Data for this exercise START

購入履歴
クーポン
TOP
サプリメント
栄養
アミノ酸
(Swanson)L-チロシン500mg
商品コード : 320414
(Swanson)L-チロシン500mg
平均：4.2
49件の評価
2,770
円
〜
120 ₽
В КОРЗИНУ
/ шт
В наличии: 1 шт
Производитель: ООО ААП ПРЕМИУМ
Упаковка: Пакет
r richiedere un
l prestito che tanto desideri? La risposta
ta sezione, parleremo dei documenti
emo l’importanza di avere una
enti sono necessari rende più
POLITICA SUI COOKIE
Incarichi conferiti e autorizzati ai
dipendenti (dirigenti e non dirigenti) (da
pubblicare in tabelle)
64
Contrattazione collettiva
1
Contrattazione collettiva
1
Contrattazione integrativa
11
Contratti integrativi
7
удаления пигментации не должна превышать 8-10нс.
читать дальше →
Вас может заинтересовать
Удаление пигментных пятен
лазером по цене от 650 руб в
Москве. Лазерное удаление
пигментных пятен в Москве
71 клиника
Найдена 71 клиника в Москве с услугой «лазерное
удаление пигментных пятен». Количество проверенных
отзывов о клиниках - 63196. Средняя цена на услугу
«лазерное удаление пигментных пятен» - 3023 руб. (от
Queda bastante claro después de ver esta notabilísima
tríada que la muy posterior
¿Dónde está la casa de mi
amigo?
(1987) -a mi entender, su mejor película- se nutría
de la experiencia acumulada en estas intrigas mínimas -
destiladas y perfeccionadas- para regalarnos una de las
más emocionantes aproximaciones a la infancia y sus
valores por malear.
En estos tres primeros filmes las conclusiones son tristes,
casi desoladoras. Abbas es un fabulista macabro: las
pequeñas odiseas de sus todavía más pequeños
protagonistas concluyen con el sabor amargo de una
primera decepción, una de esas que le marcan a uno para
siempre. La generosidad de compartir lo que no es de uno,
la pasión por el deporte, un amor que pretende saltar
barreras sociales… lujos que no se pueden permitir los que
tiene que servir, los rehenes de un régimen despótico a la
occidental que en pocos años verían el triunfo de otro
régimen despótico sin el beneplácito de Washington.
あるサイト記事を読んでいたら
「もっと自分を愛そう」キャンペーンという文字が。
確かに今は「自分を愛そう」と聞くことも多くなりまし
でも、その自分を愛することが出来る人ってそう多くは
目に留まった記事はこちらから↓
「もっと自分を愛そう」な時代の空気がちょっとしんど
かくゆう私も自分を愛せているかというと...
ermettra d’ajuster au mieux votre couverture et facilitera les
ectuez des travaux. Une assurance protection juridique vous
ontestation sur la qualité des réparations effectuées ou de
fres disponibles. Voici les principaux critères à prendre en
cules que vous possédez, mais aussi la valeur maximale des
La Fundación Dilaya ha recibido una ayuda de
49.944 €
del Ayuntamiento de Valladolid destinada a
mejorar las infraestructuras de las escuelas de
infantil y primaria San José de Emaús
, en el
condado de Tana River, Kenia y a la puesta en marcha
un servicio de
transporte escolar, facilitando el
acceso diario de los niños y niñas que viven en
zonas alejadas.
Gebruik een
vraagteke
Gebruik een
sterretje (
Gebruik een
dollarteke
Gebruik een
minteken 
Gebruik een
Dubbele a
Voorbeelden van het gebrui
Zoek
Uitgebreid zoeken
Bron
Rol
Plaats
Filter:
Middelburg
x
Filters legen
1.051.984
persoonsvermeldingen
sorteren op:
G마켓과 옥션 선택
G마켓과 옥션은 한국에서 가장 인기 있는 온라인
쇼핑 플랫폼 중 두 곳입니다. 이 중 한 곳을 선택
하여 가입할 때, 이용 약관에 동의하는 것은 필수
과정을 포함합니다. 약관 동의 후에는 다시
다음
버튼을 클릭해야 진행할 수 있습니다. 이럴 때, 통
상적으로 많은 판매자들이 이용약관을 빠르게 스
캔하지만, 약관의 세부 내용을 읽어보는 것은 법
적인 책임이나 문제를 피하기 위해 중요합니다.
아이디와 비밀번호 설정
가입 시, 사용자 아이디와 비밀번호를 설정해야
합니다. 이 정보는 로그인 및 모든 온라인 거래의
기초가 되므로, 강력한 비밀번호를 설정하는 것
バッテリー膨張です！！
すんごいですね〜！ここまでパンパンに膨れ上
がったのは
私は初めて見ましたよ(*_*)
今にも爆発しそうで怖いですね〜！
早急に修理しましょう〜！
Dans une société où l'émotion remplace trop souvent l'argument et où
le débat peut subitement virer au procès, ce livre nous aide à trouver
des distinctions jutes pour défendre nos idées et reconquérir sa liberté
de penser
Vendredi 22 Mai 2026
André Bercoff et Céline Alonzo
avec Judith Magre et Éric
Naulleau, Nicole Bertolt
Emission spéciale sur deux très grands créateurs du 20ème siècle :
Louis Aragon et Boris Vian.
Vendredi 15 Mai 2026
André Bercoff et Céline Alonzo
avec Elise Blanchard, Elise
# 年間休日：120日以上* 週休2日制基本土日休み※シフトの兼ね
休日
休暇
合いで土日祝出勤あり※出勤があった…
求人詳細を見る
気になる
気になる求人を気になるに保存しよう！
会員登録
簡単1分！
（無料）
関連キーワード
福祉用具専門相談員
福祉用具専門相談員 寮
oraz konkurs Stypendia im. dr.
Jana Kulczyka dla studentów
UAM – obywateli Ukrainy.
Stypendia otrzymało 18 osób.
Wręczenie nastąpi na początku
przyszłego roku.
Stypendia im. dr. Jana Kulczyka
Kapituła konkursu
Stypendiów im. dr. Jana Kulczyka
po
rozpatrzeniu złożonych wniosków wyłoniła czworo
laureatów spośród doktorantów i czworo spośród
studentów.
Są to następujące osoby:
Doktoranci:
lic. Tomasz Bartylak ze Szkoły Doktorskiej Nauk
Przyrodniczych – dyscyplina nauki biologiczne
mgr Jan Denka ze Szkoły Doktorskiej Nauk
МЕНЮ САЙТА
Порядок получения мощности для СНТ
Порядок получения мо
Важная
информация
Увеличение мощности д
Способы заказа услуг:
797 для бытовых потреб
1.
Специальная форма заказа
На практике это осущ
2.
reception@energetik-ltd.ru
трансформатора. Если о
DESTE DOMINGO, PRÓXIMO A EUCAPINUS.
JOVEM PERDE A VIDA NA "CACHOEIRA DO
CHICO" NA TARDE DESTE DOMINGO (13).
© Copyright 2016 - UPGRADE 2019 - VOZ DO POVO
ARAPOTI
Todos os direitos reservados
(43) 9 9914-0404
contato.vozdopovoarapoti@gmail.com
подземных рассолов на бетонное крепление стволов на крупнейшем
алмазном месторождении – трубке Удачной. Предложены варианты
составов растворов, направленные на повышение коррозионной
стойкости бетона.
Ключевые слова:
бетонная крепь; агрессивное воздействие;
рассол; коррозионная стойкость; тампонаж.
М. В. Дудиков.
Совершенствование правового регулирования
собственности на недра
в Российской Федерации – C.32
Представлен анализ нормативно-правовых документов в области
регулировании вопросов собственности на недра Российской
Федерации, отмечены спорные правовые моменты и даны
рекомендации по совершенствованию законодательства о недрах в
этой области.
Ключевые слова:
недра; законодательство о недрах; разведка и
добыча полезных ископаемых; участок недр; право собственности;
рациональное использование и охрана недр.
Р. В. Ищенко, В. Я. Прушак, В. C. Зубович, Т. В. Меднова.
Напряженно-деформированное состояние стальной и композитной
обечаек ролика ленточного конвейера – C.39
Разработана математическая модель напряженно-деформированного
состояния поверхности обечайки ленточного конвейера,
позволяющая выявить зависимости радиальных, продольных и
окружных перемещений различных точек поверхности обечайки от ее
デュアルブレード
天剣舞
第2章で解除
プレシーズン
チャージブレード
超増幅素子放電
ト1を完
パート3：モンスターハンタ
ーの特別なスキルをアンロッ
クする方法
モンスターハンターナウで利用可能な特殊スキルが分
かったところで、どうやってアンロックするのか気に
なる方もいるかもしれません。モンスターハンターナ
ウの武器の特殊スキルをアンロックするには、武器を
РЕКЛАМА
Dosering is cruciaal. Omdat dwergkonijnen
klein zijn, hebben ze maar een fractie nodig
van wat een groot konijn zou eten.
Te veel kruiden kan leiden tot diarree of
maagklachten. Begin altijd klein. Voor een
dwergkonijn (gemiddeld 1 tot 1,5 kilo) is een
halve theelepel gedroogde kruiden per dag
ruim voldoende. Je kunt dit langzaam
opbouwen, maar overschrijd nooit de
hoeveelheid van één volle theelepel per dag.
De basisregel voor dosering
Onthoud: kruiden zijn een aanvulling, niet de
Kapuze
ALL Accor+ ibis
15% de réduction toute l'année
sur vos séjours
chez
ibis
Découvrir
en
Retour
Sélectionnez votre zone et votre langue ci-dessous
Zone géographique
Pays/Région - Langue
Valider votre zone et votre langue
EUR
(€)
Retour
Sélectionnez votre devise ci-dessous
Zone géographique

Data for this exercise END

_What the task requires:_ Return only the lines between the one holding "Są to następujące" and the one holding "Представлен анализ нормативно-правовых", inclusive, exactly as they appear above.

_Solution to this task:_
Są to następujące osoby:
Doktoranci:
lic. Tomasz Bartylak ze Szkoły Doktorskiej Nauk
Przyrodniczych – dyscyplina nauki biologiczne
mgr Jan Denka ze Szkoły Doktorskiej Nauk
МЕНЮ САЙТА
Порядок получения мощности для СНТ
Порядок получения мо
Важная
информация
Увеличение мощности д
Способы заказа услуг:
797 для бытовых потреб
1.
Специальная форма заказа
На практике это осущ
2.
reception@energetik-ltd.ru
трансформатора. Если о
DESTE DOMINGO, PRÓXIMO A EUCAPINUS.
JOVEM PERDE A VIDA NA "CACHOEIRA DO
CHICO" NA TARDE DESTE DOMINGO (13).
© Copyright 2016 - UPGRADE 2019 - VOZ DO POVO
ARAPOTI
Todos os direitos reservados
(43) 9 9914-0404
contato.vozdopovoarapoti@gmail.com
подземных рассолов на бетонное крепление стволов на крупнейшем
алмазном месторождении – трубке Удачной. Предложены варианты
составов растворов, направленные на повышение коррозионной
стойкости бетона.
Ключевые слова:
бетонная крепь; агрессивное воздействие;
рассол; коррозионная стойкость; тампонаж.
М. В. Дудиков.
Совершенствование правового регулирования
собственности на недра
в Российской Федерации – C.32
Представлен анализ нормативно-правовых документов в области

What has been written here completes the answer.